For the sake of simplicity in this notebook, we’re going to denote patients whose symptoms have been categorized as severe (based on respiratory status +/- requiring ICU) at least once as severe patients, and patients whose symptoms have NEVER been categorized as severe as non-severe patients.

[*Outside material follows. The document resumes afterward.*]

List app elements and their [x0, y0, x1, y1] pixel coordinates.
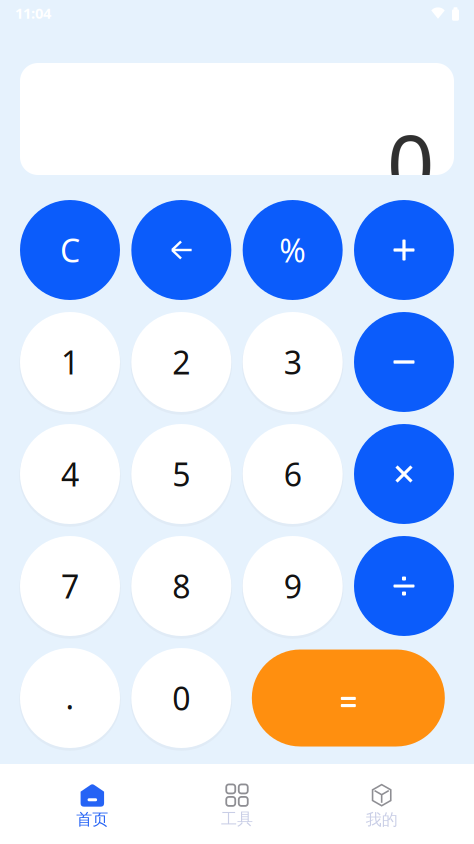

For each ICD code, we computed the expected number of severe patients by multiplying the proportion of non-severe patients who were diagnosed with that code with the total number of severe patients. We performed an enrichment analysis to examine the difference of severe patients proportions across ICD codes. We calculated each ICD code’s enrichment by dividing the observed proportion of honorees by the expected proportion of honorees and reported a value of log2 enrichment (LOE) and its 95% confidence intervals. The 95% confidence interval of the LOE was estimated using the Poisson model method [@isbn:9780849394447].
Note that several ICD-9 codes have very small sample size (small number of patients associated with these codes). Therefore, we should take that into account when interpreting the result of the statistical tests for these codes.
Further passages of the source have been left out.